Digital banking popularity in U.S. grows amid pandemic, but digital ID is a barrier
Digital banking has surged in popularity during the pandemic, especially as some users of digital banks reportedly have been among the first to receive U.S. government stimulus checks deposited into their digital accounts, but experts and government and commercial financial institution officials caution that the accompanying identify verification and authentication has not fully been built out.
The central issue is the “digital onboarding” process of digitally authenticating an individual, and many brick and mortar banks lack either these capabilities or strategies when dealing with individuals who are not physically present, explained Kaitlin Asrow, the Federal Reserve Bank of San Francisco’s Fintech Policy Advisor, responsible for research and monitoring in the areas of data aggregation, data privacy, artificial intelligence, and financial investment and saving platforms, at the recent KNOW Identity Digital forum session, Accelerating Remote Customer Onboarding with Open Banking.
“Biometrics might be a great tool, but are usually only available if you’re working on more advanced phones,” Asrow said, according to FedScoop. “These systems need to be ubiquitous. They need to be available to all of our citizens.”
Prior to joining the Federal Reserve System, Asrow worked as a research manager for the Financial Health Network and specialized in financial data use and aggregation. She has published numerous papers on data portability, including a recent evaluation of the impacts and ambiguities of the California Consumer Privacy Act.
The session focused on “remote customer onboarding [being] the new reality for enterprises across sectors as consumers worldwide cope with going about their lives under new social distancing guidelines,” and “the possibilities offered by open banking APIs for leveraging existing identity infrastructure to solve these pressing challenges.”
Asrow said until an individual is authenticated, financial institutions cannot obtain the person’s consent to either open an account or to transfer personal data for that individual.
“We need to actually develop these networks, come to a consensus on the different pieces of information that we want to use to build identities,” Asrow said, emphasizing that the traditional methods of requiring a person’s driver’s license or some similar form of identification do not suffice in the age of digital transfers of information, and new digital methodologies and processes are required to do so for things like digital transactions and disbursements.
Other participants at the KNOW Identity Digital Forum agreed that the U.S. government’s response to the COVID-19 pandemic’s economic shutdown and sheltering in place, which prevents face-to-face transactions with financial institutions, and the provision of relief to Americans in the form of direct deposit stimulus checks and other forms of financial support, could likely cause both the government and the financial sector to reexamine the digital identity landscape, as those who prefer traditional channels are forced to abandon them while social distancing.
The Federal Reserve Bank of San Francisco has said “financial technology continues to change the dynamics of banking and how financial products and services are delivered to consumers. At the SF Fed, we’re analyzing fintech innovations and their impacts on financial institution supervision, community development, financial stability, payments, and other areas. Our goal is simple: to help facilitate responsible innovations while protecting consumers and ensuring the safety and soundness of banks.”
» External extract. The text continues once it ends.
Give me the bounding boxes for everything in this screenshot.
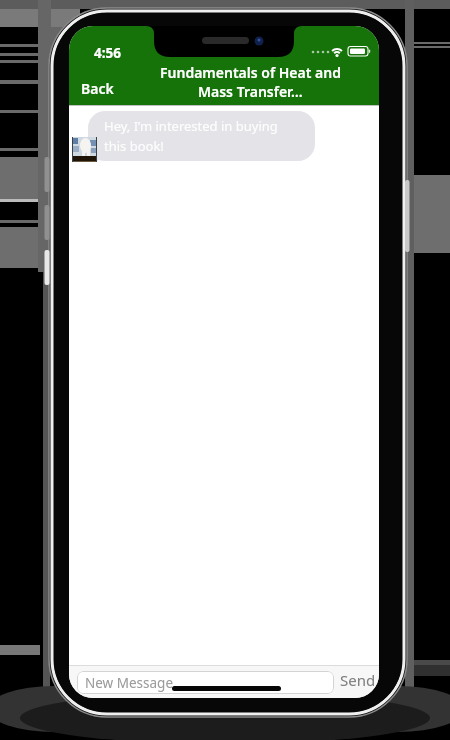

The Federal Reserve Bank of San Francisco’s fintech analysts have been working to “answer questions from fintech companies and banks to build an understanding of the financial regulatory environment so innovative ideas thrive,” the bank has said.
“You need to strike the right balance of benefits vs. the risk of something going wrong and the cost of giving up your data,” Asrow told Consumer Reports last year.
She told fintech industry website bobsguide a year ago that the impact of the California Consumer Privacy Act upon the entire fintech ecology was significant.
“For early stage fintechs without significant data infrastructure – i.e., in mapping what they’re collecting and being able to connect to consumers to comply with requests – they could still be building that out, or building their legal team. That could be challenging, especially if they want to get ahead of the curve, but then the law is tailored to focus on high risk cases so smaller firms will need to think really creatively about how they’re going to get up to speed like the larger incumbents who are prepared and how have been looking at GDPR already.”
Many fintech “companies all claim to offer personalized services, but that’s not what you’ll see in the fine print,” Christina Tetreault, senior policy counsel at Consumer Reports, added, saying, “There’s a big disconnect.”
Consumer Reports reported the results of an evaluation of popular fintech apps in a letter to the Consumer Financial Protection Bureau (CFPB).
“We’ve laid a lot of the pipes that I think will [allow digital verification data to be shared interoperably],” Financial Data Exchange Managing Director Don Cardinal said at the KNOW summit, but, “We just need to get everyone else wired up to the grid, if you will.”
“We’ll have data that will be verifiable from banks; we ultimately will have data verifiable from governments,” said Joni Brennan, president of the Digital ID & Authentication Council of Canada, which is already working to develop a Canadian-based structure for digital identity verification and authentication.
“Who can get there first, I think that’s a big question, and I do think financial institutions are positioned today to move more readily,” she said at the KNOW conference.